* **Exercise requirements**
With the line containing "The height and width of the screenshot is (1572, 1347)." as the start and the line containing "The image size is (1179, 720)." as the end, transcribe that span of the entries below exactly, including both.

* **Saved entries**
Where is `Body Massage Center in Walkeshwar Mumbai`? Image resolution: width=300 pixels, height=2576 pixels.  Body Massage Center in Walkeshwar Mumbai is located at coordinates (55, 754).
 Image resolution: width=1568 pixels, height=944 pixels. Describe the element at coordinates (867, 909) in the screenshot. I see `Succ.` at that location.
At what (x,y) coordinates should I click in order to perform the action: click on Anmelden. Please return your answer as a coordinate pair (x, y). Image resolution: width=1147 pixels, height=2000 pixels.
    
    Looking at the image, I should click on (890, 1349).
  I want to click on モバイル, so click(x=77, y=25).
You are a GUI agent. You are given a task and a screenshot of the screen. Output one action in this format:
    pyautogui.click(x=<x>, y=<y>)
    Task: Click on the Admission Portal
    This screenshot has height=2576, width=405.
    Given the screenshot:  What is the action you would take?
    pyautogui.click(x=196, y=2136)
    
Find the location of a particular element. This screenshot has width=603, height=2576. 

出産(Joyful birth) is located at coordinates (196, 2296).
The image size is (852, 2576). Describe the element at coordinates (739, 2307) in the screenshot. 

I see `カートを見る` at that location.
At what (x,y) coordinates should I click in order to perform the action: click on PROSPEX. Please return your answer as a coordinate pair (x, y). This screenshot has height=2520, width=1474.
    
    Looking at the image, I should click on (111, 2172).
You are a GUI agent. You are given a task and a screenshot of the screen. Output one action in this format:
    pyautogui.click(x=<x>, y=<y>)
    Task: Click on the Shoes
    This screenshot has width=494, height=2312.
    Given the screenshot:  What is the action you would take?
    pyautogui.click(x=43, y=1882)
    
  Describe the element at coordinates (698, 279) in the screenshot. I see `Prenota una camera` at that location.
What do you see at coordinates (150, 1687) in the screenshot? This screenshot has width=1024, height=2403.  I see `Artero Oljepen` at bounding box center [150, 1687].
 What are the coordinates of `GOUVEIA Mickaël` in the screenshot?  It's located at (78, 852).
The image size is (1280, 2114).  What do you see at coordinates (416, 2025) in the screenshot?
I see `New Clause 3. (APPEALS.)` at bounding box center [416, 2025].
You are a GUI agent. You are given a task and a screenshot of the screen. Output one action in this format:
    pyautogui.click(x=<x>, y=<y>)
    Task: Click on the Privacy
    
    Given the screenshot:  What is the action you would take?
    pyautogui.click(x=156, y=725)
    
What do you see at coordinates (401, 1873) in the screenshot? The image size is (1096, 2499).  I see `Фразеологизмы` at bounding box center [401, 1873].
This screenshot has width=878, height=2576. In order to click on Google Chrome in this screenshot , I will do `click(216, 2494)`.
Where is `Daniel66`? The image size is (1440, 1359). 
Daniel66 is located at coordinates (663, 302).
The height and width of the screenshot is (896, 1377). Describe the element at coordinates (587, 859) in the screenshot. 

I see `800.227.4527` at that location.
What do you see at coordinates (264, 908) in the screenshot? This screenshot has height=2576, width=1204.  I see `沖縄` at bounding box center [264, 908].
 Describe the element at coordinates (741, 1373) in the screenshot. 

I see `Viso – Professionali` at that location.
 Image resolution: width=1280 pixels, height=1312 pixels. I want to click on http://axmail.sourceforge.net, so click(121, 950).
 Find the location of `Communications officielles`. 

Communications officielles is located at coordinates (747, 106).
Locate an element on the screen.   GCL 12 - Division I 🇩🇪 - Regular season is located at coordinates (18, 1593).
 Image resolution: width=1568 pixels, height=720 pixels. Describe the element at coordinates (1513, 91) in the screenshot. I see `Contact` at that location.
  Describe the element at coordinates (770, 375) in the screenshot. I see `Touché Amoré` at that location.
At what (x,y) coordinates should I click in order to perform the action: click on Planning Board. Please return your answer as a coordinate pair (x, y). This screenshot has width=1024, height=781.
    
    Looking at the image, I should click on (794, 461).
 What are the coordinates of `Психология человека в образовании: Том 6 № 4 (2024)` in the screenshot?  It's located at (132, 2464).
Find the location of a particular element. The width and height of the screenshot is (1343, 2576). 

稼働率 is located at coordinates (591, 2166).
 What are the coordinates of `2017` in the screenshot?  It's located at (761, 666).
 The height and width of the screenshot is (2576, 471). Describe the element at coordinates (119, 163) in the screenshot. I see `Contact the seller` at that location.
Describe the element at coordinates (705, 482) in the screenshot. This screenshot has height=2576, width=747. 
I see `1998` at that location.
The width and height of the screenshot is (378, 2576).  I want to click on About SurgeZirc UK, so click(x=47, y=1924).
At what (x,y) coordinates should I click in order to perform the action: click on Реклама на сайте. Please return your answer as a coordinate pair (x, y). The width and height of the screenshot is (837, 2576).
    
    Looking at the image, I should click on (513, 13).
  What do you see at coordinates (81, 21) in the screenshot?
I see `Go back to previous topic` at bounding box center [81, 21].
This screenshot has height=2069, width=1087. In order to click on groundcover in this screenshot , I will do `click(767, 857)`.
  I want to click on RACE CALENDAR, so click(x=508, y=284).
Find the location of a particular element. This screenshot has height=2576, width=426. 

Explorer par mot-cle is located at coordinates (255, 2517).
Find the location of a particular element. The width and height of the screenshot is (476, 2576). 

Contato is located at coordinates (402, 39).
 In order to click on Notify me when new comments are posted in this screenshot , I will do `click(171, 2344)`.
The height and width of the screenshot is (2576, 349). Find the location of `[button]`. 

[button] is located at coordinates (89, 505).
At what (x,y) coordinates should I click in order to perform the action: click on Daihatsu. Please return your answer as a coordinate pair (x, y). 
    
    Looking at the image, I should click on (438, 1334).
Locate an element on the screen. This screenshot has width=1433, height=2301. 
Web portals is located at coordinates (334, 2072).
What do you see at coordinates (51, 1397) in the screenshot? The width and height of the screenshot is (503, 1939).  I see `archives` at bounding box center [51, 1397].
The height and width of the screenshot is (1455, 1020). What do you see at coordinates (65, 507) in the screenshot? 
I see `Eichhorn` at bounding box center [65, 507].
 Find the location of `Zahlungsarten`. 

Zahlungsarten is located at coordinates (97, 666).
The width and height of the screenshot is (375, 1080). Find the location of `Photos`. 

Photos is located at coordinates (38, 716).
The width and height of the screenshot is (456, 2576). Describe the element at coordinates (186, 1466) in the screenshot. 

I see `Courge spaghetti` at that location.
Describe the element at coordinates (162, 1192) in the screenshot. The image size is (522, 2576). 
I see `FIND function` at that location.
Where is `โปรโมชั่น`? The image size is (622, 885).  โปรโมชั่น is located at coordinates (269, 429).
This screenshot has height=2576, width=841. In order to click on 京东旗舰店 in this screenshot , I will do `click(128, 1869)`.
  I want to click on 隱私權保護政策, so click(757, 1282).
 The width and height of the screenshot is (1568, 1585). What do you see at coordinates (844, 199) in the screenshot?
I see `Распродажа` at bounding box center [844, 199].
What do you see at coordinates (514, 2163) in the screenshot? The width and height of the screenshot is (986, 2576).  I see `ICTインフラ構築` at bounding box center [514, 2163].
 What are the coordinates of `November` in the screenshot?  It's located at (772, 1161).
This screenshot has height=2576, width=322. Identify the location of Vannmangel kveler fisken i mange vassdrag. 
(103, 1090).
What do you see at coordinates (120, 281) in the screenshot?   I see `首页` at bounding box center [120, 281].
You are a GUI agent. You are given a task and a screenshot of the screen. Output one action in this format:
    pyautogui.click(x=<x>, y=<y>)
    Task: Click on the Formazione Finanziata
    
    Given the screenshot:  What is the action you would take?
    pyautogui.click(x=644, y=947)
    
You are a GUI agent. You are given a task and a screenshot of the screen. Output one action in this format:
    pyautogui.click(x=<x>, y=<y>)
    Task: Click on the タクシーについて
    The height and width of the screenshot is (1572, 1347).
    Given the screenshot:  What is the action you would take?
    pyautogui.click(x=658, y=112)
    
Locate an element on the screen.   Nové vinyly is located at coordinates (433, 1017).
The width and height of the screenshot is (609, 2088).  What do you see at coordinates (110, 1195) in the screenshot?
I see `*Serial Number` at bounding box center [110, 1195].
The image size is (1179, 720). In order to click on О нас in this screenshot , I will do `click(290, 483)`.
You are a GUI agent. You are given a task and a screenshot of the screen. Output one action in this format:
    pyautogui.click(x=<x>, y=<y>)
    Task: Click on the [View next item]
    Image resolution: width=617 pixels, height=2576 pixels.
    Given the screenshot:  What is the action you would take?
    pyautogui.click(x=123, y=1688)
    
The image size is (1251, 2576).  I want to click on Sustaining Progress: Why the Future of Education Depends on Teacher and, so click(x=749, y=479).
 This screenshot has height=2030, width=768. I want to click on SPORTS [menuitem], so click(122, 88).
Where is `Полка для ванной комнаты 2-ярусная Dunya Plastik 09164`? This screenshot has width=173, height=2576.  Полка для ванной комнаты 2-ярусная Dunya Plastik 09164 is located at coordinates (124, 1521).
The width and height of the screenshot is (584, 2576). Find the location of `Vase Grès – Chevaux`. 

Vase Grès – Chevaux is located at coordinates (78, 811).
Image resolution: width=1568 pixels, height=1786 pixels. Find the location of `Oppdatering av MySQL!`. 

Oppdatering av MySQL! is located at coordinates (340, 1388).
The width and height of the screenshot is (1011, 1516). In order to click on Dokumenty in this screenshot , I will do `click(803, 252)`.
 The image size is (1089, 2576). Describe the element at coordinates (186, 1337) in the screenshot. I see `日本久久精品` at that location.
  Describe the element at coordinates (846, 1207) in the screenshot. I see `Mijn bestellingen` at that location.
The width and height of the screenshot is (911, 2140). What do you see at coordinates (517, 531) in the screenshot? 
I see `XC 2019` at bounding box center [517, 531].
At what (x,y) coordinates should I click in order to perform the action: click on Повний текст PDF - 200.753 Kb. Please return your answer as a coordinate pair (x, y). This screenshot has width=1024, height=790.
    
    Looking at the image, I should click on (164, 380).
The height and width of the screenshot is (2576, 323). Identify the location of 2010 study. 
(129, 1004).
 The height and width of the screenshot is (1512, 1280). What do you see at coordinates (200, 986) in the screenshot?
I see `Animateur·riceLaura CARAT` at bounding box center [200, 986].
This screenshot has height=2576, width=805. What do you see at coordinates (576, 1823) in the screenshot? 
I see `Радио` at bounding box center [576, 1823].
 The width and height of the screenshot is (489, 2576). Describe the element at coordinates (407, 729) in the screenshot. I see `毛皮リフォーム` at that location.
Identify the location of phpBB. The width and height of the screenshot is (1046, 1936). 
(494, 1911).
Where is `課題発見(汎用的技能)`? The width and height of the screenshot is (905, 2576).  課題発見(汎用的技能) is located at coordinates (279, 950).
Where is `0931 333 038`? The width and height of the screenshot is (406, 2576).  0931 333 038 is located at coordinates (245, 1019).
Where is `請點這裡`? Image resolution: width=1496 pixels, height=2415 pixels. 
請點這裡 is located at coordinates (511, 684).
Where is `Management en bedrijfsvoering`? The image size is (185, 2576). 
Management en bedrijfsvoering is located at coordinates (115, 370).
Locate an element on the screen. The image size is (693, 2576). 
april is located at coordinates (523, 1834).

* **Problem solution**
    The height and width of the screenshot is (1572, 1347).
    Given the screenshot:  What is the action you would take?
    pyautogui.click(x=658, y=112)
    
Locate an element on the screen.   Nové vinyly is located at coordinates (433, 1017).
The width and height of the screenshot is (609, 2088).  What do you see at coordinates (110, 1195) in the screenshot?
I see `*Serial Number` at bounding box center [110, 1195].
The image size is (1179, 720). In order to click on О нас in this screenshot , I will do `click(290, 483)`.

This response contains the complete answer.